# Looking for a good dry shampoo



## McRubel (Mar 28, 2008)

Hey all! I am looking for a dry shampoo that works well. I have long, dark brown hair that involves blow drying and flat ironing when I wash it. It takes a long time. And I'm lazy!




SO....I like the idea of a dry shampoo. I've tried the Ojon rub out but that smell is too much for me! It gave me a headache but I liked the way it worked. I've been using the Psssst and it works pretty well. I was thinking of branching out and I love experimenting! I welcome any ideas! Thanks!!!!


----------



## Andi (Mar 28, 2008)

IÂ´d also like to know! My roots are semi-greasy on the 2nd day after I wash them so IÂ´d like to try a dry shampoo for these days


----------



## McRubel (Mar 30, 2008)

Come on, ladies! I need your help! What's a good dry shampoo to use??????? : )


----------



## Retro-Violet (Apr 1, 2008)

i really love Oscar Blandi's dry shampoo.

it smells awsome (light lemons) and works great.

its at sephora, they have the full size (i beleive like $19) and a travel size (if you wanted to try it out to make sure for $11).

Sephora: Oscar Blandi Pronto Dry Shampoo: Normal


----------



## McRubel (Apr 1, 2008)

Originally Posted by *Retro-Violet* /img/forum/go_quote.gif i really love Oscar Blandi's dry shampoo.it smells awsome (light lemons) and works great.

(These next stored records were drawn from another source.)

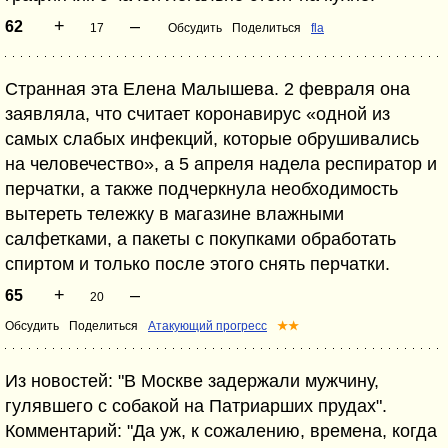
+
–
62
17
Обсудить
Поделиться
fla
Странная эта Елена Малышева. 2 февраля она
заявляла, что считает коронавирус «одной из
самых слабых инфекций, которые обрушивались
на человечество», а 5 апреля надела респиратор и
перчатки, а также подчеркнула необходимость
вытереть тележку в магазине влажными
салфетками, а пакеты с покупками обработать
спиртом и только после этого снять перчатки.
+
–
65
20
Обсудить
Поделиться
Атакующий прогресс
★★
Из новостей: "В Москве задержали мужчину,
гулявшего с собакой на Патриарших прудах".
Комментарий: "Да уж, к сожалению, времена, когда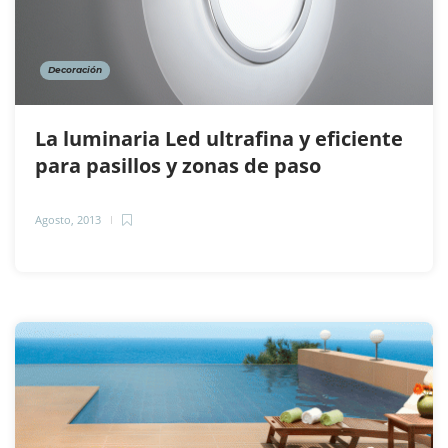
Decoración
La luminaria Led ultrafina y eficiente
para pasillos y zonas de paso
Agosto, 2013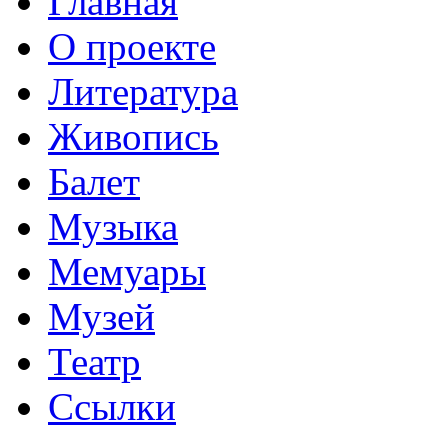
Главная
О проекте
Литература
Живопись
Балет
Музыка
Мемуары
Музей
Театр
Ссылки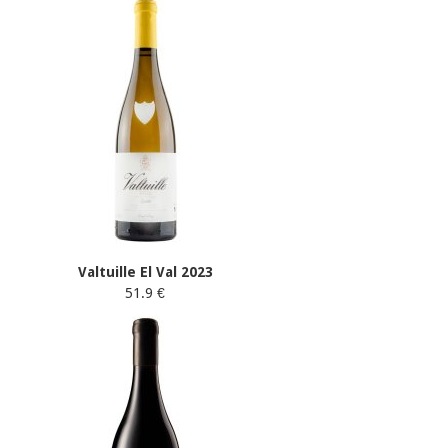
Valtuille El Val 2023
51.9 €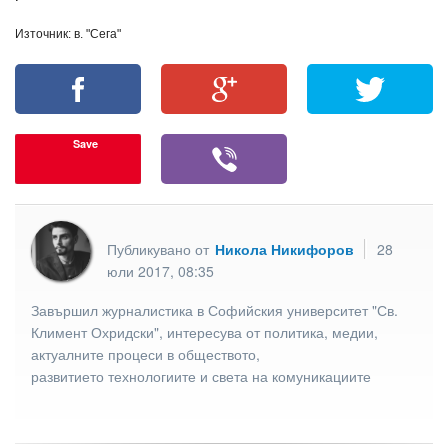
Източник: в. "Сега"
Save
Публикувано от
Никола Никифоров
28
юли 2017, 08:35
Завършил журналистика в Софийския университет "Св.
Климент Охридски", интересува от политика, медии,
актуалните процеси в обществото,
развитието технологиите и света на комуникациите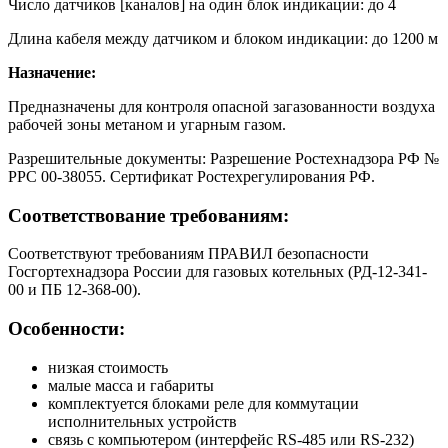
Число датчиков [каналов] на один блок индикации: до 4
Длина кабеля между датчиком и блоком индикации: до 1200 м
Назначение:
Предназначены для контроля опасной загазованности воздуха
рабочей зоны метаном и угарным газом.
Разрешительные документы: Разрешение Ростехнадзора РФ №
РРС 00-38055. Сертификат Ростехрегулирования РФ.
Соответствование требованиям:
Соответствуют требованиям ПРАВИЛ безопасности
Госгортехнадзора России для газовых котельных (РД-12-341-
00 и ПБ 12-368-00).
Особенности:
низкая стоимость
малые масса и габариты
комплектуется блоками реле для коммутации
исполнительных устройств
связь с компьютером (интерфейс RS-485 или RS-232)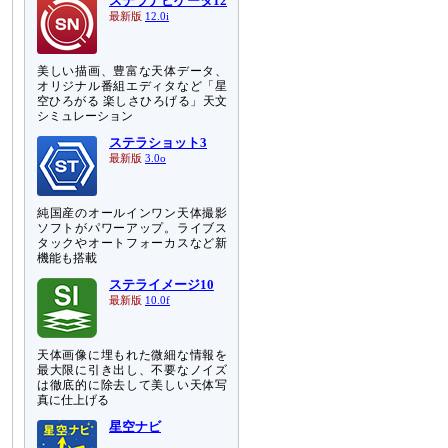
ステラナビゲータ12
最新版
12.0i
美しい描画、豊富な天体データ、
オリジナル番組エディタなど「星
空ひろがる 楽しさひろげる」天文
シミュレーション
ステラショット3
最新版
3.0o
純国産のオールインワン天体撮影
ソフトがパワーアップ。ライブス
タックやオートフォーカスなど新
機能も搭載
ステライメージ10
最新版
10.0f
天体画像に埋もれた微細な情報を
最大限に引き出し、不要なノイズ
は徹底的に除去して美しい天体写
真に仕上げる
星空ナビ
合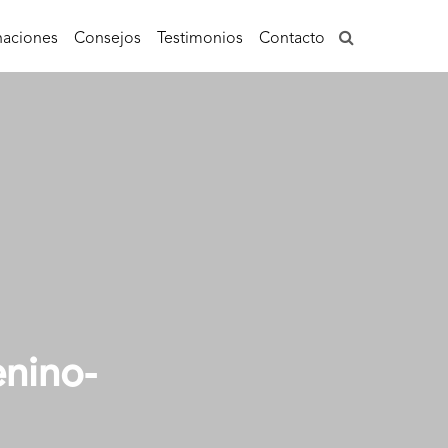
aciones
Consejos
Testimonios
Contacto
enino-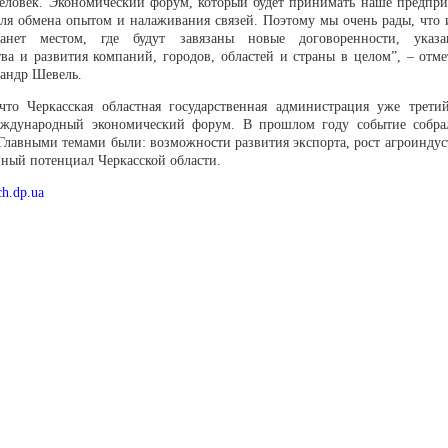
человек. Экономический форум, который будет принимать наше предприя
ля обмена опытом и налаживания связей. Поэтому мы очень рады, что 
танет местом, где будут завязаны новые договоренности, указ
тва и развития компаний, городов, областей и страны в целом”, – отм
сандр Шевель.
то Черкасская областная государственная администрация уже трети
еждународный экономический форум. В прошлом году событие собра
 Главными темами были: возможности развития экспорта, рост агроиндус
ный потенциал Черкасской области.
ch.dp.ua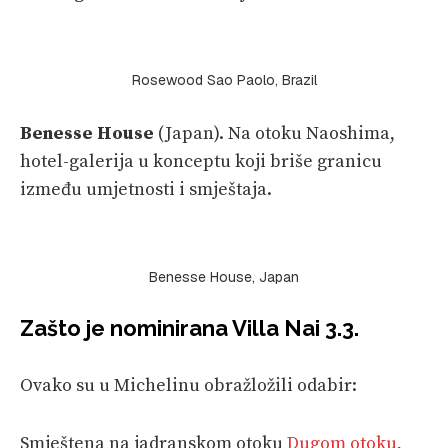
Rosewood Sao Paolo, Brazil
Benesse House
(Japan). Na otoku Naoshima,
hotel-galerija u konceptu koji briše granicu
između umjetnosti i smještaja.
Benesse House, Japan
Zašto je nominirana
Villa Nai 3.3
.
Ovako su u Michelinu obražložili odabir:
Smještena na jadranskom otoku
Dugom otoku
,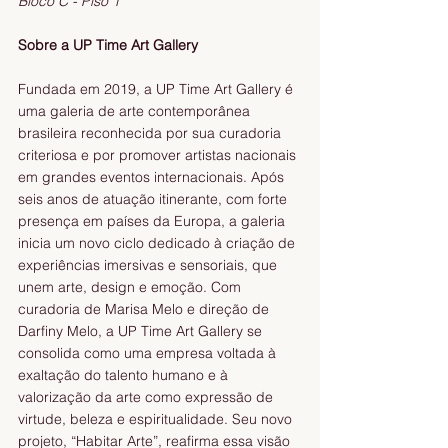
Bloco C - Piso 1
Sobre a UP Time Art Gallery 
Fundada em 2019, a UP Time Art Gallery é 
uma galeria de arte contemporânea 
brasileira reconhecida por sua curadoria 
criteriosa e por promover artistas nacionais 
em grandes eventos internacionais. Após 
seis anos de atuação itinerante, com forte 
presença em países da Europa, a galeria 
inicia um novo ciclo dedicado à criação de 
experiências imersivas e sensoriais, que 
unem arte, design e emoção. Com 
curadoria de Marisa Melo e direção de 
Darfiny Melo, a UP Time Art Gallery se 
consolida como uma empresa voltada à 
exaltação do talento humano e à 
valorização da arte como expressão de 
virtude, beleza e espiritualidade. Seu novo 
projeto, “Habitar Arte”, reafirma essa visão 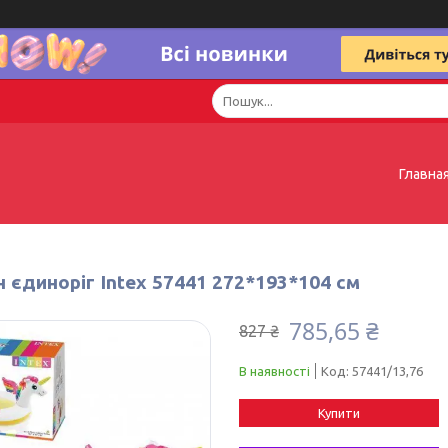
Главна
 єдиноріг Intex 57441 272*193*104 см
785,65 ₴
827 ₴
В наявності
Код:
57441/13,76
Купити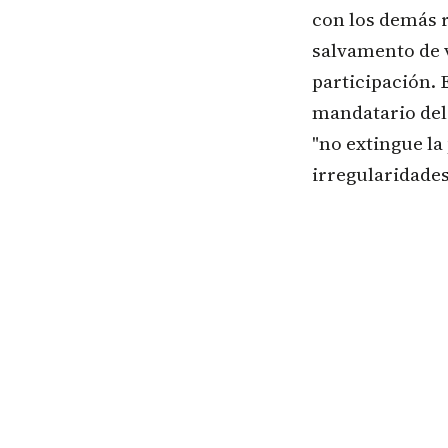
con los demás r
salvamento de v
participación. 
mandatario dele
"no extingue la
irregularidades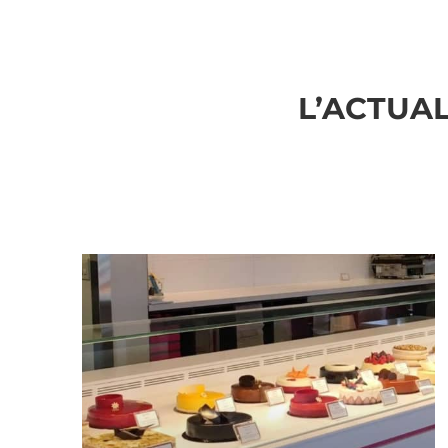
L’ACTUAL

its at sephora, they have the full size (i beleive like $19) and a travel size (if you wanted to try it out to make sure for $11).

Sephora: Oscar Blandi Pronto Dry Shampoo: Normal

Retro-Violet:



Thanks so much!!! How exactly do you use it? Is it a spray?


----------



## bia910 (Apr 1, 2008)

Oscar Blandi has either a spray form or a powder form. i have only used the powder and it works really good. the only thing is that i have to rub it in really well because it's white (i have dark brown hair) so it won't make my hair look ashy or faded.


----------



## McRubel (Apr 1, 2008)

Bia:

Thanks a bunch! I'm all about cutting corners in my morning routine!!


----------



## GlossyAbby (Apr 1, 2008)

the dry shampoo I like is sold at Sally beuuty supply. It comes in a really ugly light green spray can but it works magic! Its called batiste. Best part is its only $7.99. My friend that is a hair dresser told me about it and I love it since sometimes I like to skip washing so I can keep it straight for another day



I just use it on my roots. It is a lot like Bumble and Bumble hair powder but 1/4 of the price..

Batiste - Dry Shampoo


----------



## monniej (Apr 1, 2008)

ojon makes a dry shampoo. i've never tried it, but i caught a demo on hsn.

Sephora: Ojon Rub-Out Dry Cleanser: Normal


----------



## Nick007 (Apr 1, 2008)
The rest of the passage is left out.